DATA EXTRACT:

● ● ● ● ● ● ●

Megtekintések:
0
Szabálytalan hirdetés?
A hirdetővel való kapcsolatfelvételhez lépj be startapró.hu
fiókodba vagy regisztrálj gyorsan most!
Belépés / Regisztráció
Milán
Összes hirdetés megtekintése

● ● ● ● ● ● ●

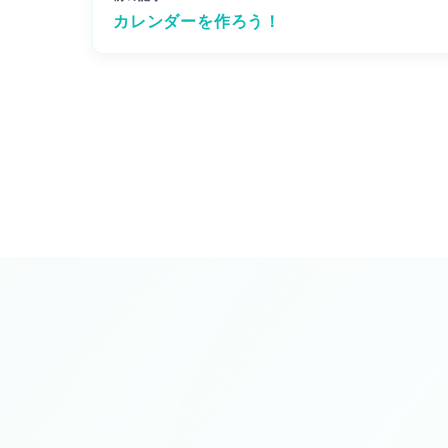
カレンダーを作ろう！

● ● ● ● ● ● ●

ACTIVITY:
Reproduce word for word the material above, starting with the line that has "Belépés / Regisztráció" and stopping after the line that has "Összes hirdetés megtekintése".

OUTPUT:
Belépés / Regisztráció
Milán
Összes hirdetés megtekintése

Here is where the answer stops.